With regard to the work of its Legal Subcommittee the report says the Committee agreed that the Principles Relevant to the Use of Nuclear Power Sources in Outer Space would remain valid for the time being. The Scientific and Technical Subcommittee should consider the need for their revision in the light of changing technology before the Legal Subcommittee or the parent Committee undertook any actual revision. The item concerning nuclear power sources should be retained on the agenda of the Legal Subcommittee for discussion in plenary meetings.
On matters relating to the definition and delimitation of outer space and to the character and utilization of the geostationary orbit, the Committee noted that the Chairman of the Group of Latin American and Caribbean States had expressed the view that those issues are of particular interest to those States and should continue to be considered by the Committee and the Legal Subcommittee until they have been resolved to the satisfaction of all States. The working paper submitted by Colombia to the Legal Subcommittee's 1996 session could serve as the basis for further progress in this area.

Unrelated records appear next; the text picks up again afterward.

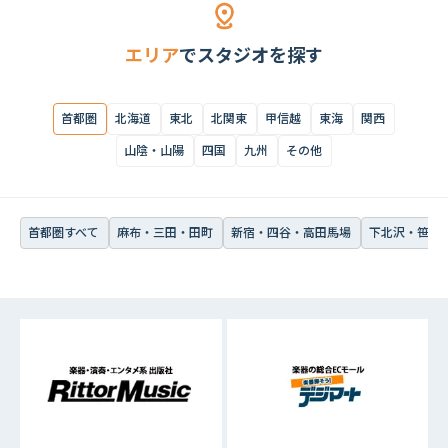
首都圏すべて
麻布・三田・田町
新宿・四谷・高田馬場
下北沢・笹塚・
エリア
でスタジオを探す
首都圏
北海道
東北
北関東
甲信越
東海
関西
山陰・山陽
四国
九州
その他
首都圏すべて
麻布・三田・田町
新宿・四谷・高田馬場
下北沢・笹塚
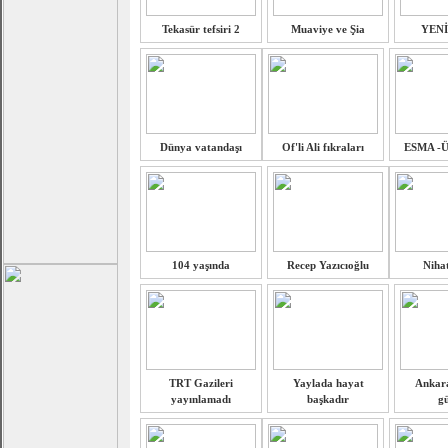
Tekasür tefsiri 2
Muaviye ve Şia
YEN
Dünya vatandaşı
Of'li Ali fıkraları
ESMA -
104 yaşında
Recep Yazıcıoğlu
Niha
TRT Gazileri
Yaylada hayat
Ankar
yayınlamadı
başkadır
gü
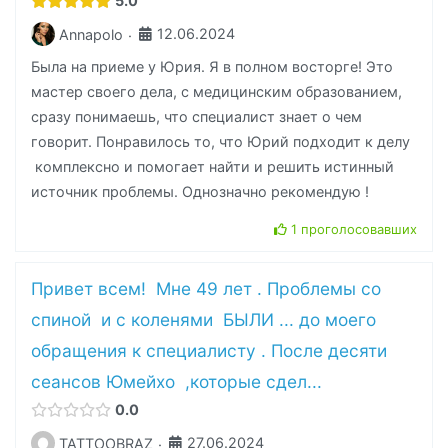
5.0
12.06.2024
Annapolo
·
Была на приеме у Юрия. Я в полном восторге! Это
мастер своего дела, с медицинским образованием,
сразу понимаешь, что специалист знает о чем
говорит. Понравилось то, что Юрий подходит к делу
комплексно и помогает найти и решить истинный
источник проблемы. Однозначно рекомендую !
1 проголосовавших
Привет всем! Мне 49 лет . Проблемы со
спиной и с коленями БЫЛИ ... до моего
обращения к специалисту . После десяти
сеансов Юмейхо ,которые сдел...
0.0
27.06.2024
TATTOOBRAZ
·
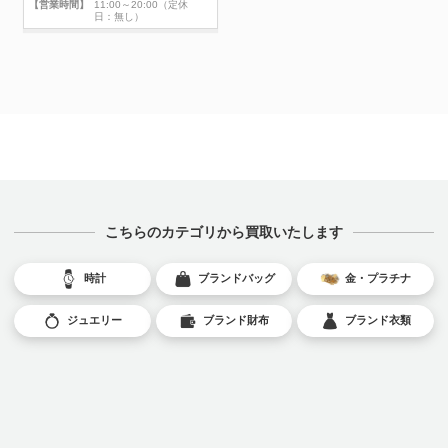
【営業時間】
11:00～20:00（定休
日：無し）
こちらのカテゴリから買取いたします
時計
ブランドバッグ
金・プラチナ
ジュエリー
ブランド財布
ブランド衣類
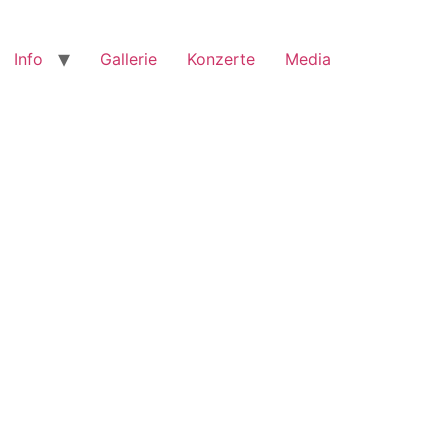
Info
Gallerie
Konzerte
Media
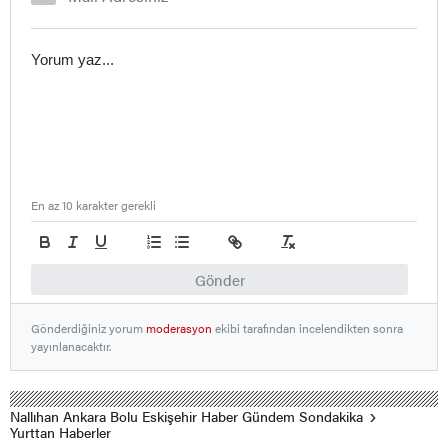
En az 10 karakter gerekli
Gönder
Gönderdiğiniz yorum
moderasyon
ekibi tarafından incelendikten sonra
yayınlanacaktır.
Nallıhan Ankara Bolu Eskişehir Haber Gündem Sondakika
Yurttan Haberler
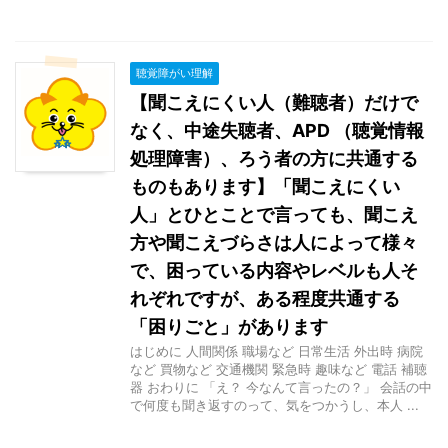
聴覚障がい理解
【聞こえにくい人（難聴者）だけで
なく、中途失聴者、APD （聴覚情報
処理障害）、ろう者の方に共通する
ものもあります】「聞こえにくい
人」とひとことで言っても、聞こえ
方や聞こえづらさは人によって様々
で、困っている内容やレベルも人そ
れぞれですが、ある程度共通する
「困りごと」があります
はじめに 人間関係 職場など 日常生活 外出時 病院
など 買物など 交通機関 緊急時 趣味など 電話 補聴
器 おわりに 「え？ 今なんて言ったの？」 会話の中
で何度も聞き返すのって、気をつかうし、本人 ...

According to the report, some Legal Subcommittee members reiterated that the geostationary orbit, because of its particular characteristics, required a special, sui generis legal regime to regulate access and utilization by all States, taking into account the needs of developing countries. The view was also expressed that the needs of equatorial countries should be taken into account in that regard.Other members held the view that, because the geostationary orbit was an integral part of outer space, the legal regime established by the Treaty on Principles Governing the Activities of States in the Exploration and Use of Outer Space, including the Moon and other Celestial Bodies, adequately covered the geostationary orbit. The Committee recommended that the Legal Subcommittee continue its consideration of the issue at its session in 2000.
The Committee noted that the Legal Subcommittee had continued its review of the status of the five international legal instruments governing outer space, with a view to promoting greater adherence to them.
Regarding the future agenda of the Subcommittee, the report cites the view of some members that its work should be revitalized, including the development of additional agenda items. It was also suggested, however, that the Subcommittee focus on making a useful contribution to meeting the interests of all States, rather than simply generating new legal standards regulating space-related activity.
It was suggested that, as the Scientific and Technical Subcommittee had finalized its technical report on space debris, it was appropriate for the Legal Subcommittee to consider including in its agenda an item entitled "Review of existing norms of international law applicable to space debris", as proposed by the Czech Republic.
The Fourth Committee also had before it the report of the Third United Nations Conference on the Exploration and Peaceful Uses of Outer Space (UNISPACE III), (document A/CONF.184/6).
That report contains three resolutions adopted by UNISPACE III. By the terms of the first, entitled "The Space Millennium: Vienna Declaration on Space and Human Development", the General Assembly would declare the nucleus of a strategy to address global challenges as follows: protecting the Earth's environment and managing its resources; using space applications for human security, development and welfare; advancing scientific knowledge of space and protecting the space environment; enhancing education and training opportunities and ensuring public awareness of the importance space activities; strengthening and repositioning of space activities in the United Nations system; and promoting international cooperation.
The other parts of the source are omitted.